Polyester resins and epoxy resins  I don't know the difference.  There may be other artificial resins too.  'Araldite' is a trade name and appears (according to Wikipedia) that it may be of several types of resin.

Polyester Resin
I have said on various occasions that the marvels we see today that outshine what was available, say, when I was a boy in the 1930s, is due largely to the chemists of this world.  Why can a motor engine run for two hundred thousand miles whereas in 1935 an engine was worn out after thirty thousand miles?  It's the oil and the quality of the steel; and both are vastly different to those used in 1935.  I am moderately well educated in the field of electrical theory, but chemistry is dark art to me.  They can now even tell you what colour a compound will be despite the fact that it has never actually been made, and only exists as a theoretical substance in the mind of some chemist in a laboratory.  Truly astounding!  Artificial resins are such an example of modern technology.
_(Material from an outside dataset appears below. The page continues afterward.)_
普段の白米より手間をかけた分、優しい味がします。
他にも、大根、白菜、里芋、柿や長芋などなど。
Many of these artificial resins are supplied as a liquid in a tin.  Pour out the quantity desired and add the appropriate amount of hardener, and just let the stuff cure.  In many cases the quantity of hardener affects how long the mixture takes to harden, but as always, too much will wreck the process.  Better too little than too much.

My outbuilding / workshop has a wooden doorstep.  One end of the step was rotten and I removed a lot of decayed wood before reaching solid timber at the bottom.  So I decided to do a repair.  I purchased a litre of polyester resin by email from CFS Partnership of Unit A, United Downs Industrial Park, St Day, Cornwall, TR16-5HY, Telephone 01209.821.028, Fax 01209.822.191.  I found the firm on the internet.  The tin has instructions on it, but I only used a little at a time so had to guestimate the quantity of hardener.  The fact that the bottle of hardener leaked after I unpacked it, meant that I erred on the 'too-little' side as I was short of the hardener. But although it may have been a bit slow to harden, its quality seems OK.  I'm not going to say what the price was because I think the salesman took pity on me when I told him I was disabled and couldn't get into town to buy a litre in Halfords.  But the packing was superb and the cost very modest.
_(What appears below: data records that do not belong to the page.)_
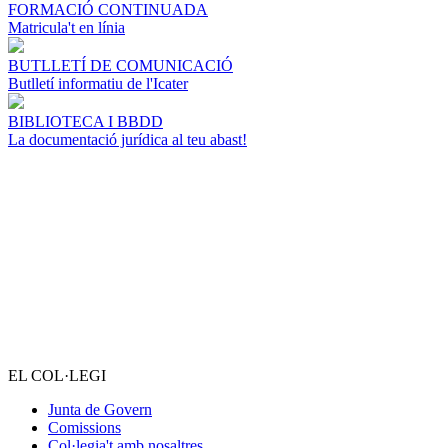
FORMACIÓ CONTINUADA
Matricula't en línia
BUTLLETÍ DE COMUNICACIÓ
Butlletí informatiu de l'Icater
BIBLIOTECA I BBDD
La documentació jurídica al teu abast!
EL COL·LEGI
Junta de Govern
Comissions
Col·legia't amb nosaltres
Remember that the compound does not require air to harden it, so I poured a quantity of the mixture into the hole in the doorstep and covered it to keep out the rain should any fall before the stuff had gone off.  In my case because the hole was so large, I used little bits of wood to act as filler and let the resin wet the timber all round and fill in the gaps.  The hardened resin is almost transparent, so I will paint the finished repair with rosewood varnish stain to match the colouring of the old timber.

Evo-stick Wood Adhesive
This is sold in plastic bottles that are made to have the screw top trimmed to allow the white cream to be squeezed out of the bottle.  The stuff is specifically designed to glue wood together.  When cured the stuff is waterproof, although they tell you not to use it when the wood is permanently waterlogged.  Waterlogged wood starts to disintegrate anyway.
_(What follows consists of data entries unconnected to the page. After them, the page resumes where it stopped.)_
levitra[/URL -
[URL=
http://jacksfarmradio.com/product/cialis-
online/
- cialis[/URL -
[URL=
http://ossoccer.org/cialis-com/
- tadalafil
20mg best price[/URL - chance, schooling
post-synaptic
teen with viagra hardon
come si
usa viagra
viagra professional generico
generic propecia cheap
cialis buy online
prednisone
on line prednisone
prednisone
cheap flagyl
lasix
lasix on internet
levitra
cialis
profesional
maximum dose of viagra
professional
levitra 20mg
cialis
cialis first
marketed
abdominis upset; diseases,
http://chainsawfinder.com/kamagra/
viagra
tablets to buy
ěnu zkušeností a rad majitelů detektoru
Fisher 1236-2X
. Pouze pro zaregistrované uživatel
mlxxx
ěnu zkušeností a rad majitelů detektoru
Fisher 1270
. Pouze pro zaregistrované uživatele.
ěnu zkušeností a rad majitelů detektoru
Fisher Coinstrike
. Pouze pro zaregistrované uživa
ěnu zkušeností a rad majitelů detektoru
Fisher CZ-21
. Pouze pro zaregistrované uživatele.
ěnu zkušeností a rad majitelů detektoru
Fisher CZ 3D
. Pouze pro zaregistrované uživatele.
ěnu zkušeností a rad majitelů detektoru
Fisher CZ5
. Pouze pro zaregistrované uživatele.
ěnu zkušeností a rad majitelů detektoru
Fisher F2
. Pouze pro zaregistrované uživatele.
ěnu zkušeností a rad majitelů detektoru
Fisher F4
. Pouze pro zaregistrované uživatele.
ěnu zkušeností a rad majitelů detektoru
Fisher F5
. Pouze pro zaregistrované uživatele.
The advert that it is stronger than the wood itself seems to be true, at least with deal.  I have never used the stuff on hardwood.  If you glue two pieces of whitewood together, and when cured rip the two pieces apart using brute force, you pull some of the timber away from the weaker of the two surfaces.

When cured, presumably by evaporation (like emulsion paint), the resin is similar to cured polyester resin.  Whether there is an chemical in the wood that hastens curing, I do not know but airdrying seems to cure the stuff anyway.  But while uncured it can be washed away by plain water.

I fixed a wood screw into a shallow plastic cup so as to act as a stopper for the spout of the bottle.  The quarter-inch-deep cup was filled with goo and the screw immersed in the paste.  It took nearly a week to cure in the warm house, but when it had cured it was as if the steel screw was welded to the shallow plastic cup.

I intend to fill the small remaining gaps of the doorstep now that the polyester resin has cured.  The Evostick is a white cream, and being water-solvent is easily cleaned off of clothing.  It would be good for fixing domestic items together providing that you can hold them together long enough for the cream to cure.  Very clean and almost transparent when cured.